3.1 Continuité en un point

Définition 3.1

f : I \to \mathbb{K} est continue en a \in I si \lim_{x \to a} f(x) = f(a).

Proposition 3.1

f est continue en a si et seulement si f est continue à droite et à gauche en a.

Théorème 3.1 — (Caractérisation séquentielle de la continuité)

f est continue en a si et seulement si pour toute suite (u_n) de I convergeant vers a, (f(u_n)) converge vers f(a).

3.2 Opérations sur les fonctions continues

Théorème 3.2

Si f et g sont continues en a \in I : - \lambda f + g, fg sont continues en a. - Si g(a) \neq 0, f/g est continue en a. - Si f est continue en a et g est continue en f(a), alors g \circ f est continue en a.

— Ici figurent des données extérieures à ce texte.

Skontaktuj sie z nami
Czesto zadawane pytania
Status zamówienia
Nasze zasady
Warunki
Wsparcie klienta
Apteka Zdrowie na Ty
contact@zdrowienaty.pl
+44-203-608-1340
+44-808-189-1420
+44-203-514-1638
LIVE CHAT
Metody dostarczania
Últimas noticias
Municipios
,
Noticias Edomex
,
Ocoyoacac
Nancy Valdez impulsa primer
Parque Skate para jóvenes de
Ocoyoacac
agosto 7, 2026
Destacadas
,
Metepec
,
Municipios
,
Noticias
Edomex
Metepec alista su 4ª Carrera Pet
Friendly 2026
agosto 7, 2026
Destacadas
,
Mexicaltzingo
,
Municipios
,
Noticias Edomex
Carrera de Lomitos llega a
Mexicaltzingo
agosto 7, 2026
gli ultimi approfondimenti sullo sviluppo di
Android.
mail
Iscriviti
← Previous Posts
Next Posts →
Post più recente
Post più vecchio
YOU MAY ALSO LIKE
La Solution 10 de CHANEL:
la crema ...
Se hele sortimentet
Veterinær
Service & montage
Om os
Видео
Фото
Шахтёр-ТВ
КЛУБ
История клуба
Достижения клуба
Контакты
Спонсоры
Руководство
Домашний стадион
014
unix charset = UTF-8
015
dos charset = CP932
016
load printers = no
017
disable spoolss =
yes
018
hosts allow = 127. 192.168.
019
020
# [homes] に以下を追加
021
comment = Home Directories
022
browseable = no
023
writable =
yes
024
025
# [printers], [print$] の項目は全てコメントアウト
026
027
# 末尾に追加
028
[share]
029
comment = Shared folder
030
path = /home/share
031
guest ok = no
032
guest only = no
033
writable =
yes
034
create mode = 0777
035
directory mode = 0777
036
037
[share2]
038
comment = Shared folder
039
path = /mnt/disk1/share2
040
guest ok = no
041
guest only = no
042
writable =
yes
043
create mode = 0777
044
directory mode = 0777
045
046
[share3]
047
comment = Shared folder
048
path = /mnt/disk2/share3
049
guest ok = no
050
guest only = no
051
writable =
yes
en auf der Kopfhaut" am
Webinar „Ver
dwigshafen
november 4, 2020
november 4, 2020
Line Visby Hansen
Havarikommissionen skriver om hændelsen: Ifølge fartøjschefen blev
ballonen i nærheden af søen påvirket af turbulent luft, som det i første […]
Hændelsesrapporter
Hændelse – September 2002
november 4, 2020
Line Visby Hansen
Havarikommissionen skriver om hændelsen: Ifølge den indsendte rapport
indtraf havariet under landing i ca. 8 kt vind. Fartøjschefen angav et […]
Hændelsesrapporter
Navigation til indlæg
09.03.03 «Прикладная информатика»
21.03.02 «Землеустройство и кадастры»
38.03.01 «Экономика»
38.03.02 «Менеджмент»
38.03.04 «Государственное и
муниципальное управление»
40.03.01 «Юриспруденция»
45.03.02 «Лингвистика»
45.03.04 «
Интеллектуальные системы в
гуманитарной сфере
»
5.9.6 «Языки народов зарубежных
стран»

3.3 Continuité sur un intervalle

Définition 3.2

f est continue sur I si elle est continue en tout point de I.

4 Théorèmes fondamentaux sur les fonctions continues

4.1 Théorème des valeurs intermédiaires (TVI)

Théorème 4.1 — (Théorème des valeurs intermédiaires)

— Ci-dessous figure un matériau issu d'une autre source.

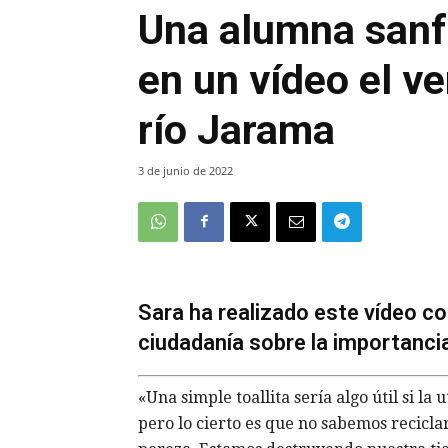
Una alumna sanf
en un vídeo el ver
río Jarama
3 de junio de 2022
Sara ha realizado este vídeo con
ciudadanía sobre la importancia
«Una simple toallita sería algo útil si l
pero lo cierto es que no sabemos recicl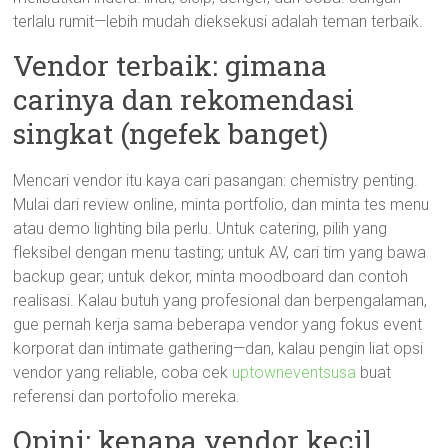
terlalu rumit—lebih mudah dieksekusi adalah teman terbaik.
Vendor terbaik: gimana
carinya dan rekomendasi
singkat (ngefek banget)
Mencari vendor itu kaya cari pasangan: chemistry penting.
Mulai dari review online, minta portfolio, dan minta tes menu
atau demo lighting bila perlu. Untuk catering, pilih yang
fleksibel dengan menu tasting; untuk AV, cari tim yang bawa
backup gear; untuk dekor, minta moodboard dan contoh
realisasi. Kalau butuh yang profesional dan berpengalaman,
gue pernah kerja sama beberapa vendor yang fokus event
korporat dan intimate gathering—dan, kalau pengin liat opsi
vendor yang reliable, coba cek
uptowneventsusa
buat
referensi dan portofolio mereka.
Opini: kenapa vendor kecil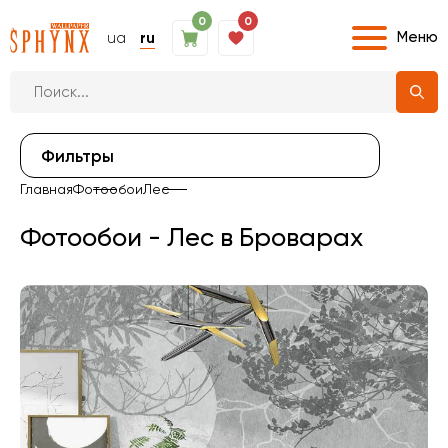
0
0
Меню
ua
ru
Фильтры
Главная
Фотообои
Лес
Фотообои - Лес в Броварах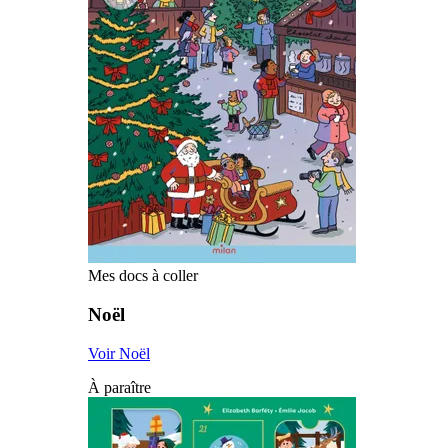
Mes docs à coller
Noël
Voir Noël
À paraître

Soit f : [a,b] \to \mathbb{R} une fonction continue. Pour tout réel \gamma compris entre f(a) et f(b), il existe au moins un réel c \in [a,b] tel que f(c) = \gamma.

Corollaire 4.1

L’image d’un intervalle par une fonction continue est un intervalle.

Remarque. Le TVI permet de prouver l’existence de solutions d’équations f(x)=0 mais pas leur unicité.

4.2 Principe de dichotomie

Le TVI justifie l’algorithme de dichotomie pour approcher une solution de f(x)=0 lorsque f(a)f(b) < 0. On divise l’intervalle en deux à chaque étape, garantissant une précision de (b-a)/2^n après n itérations.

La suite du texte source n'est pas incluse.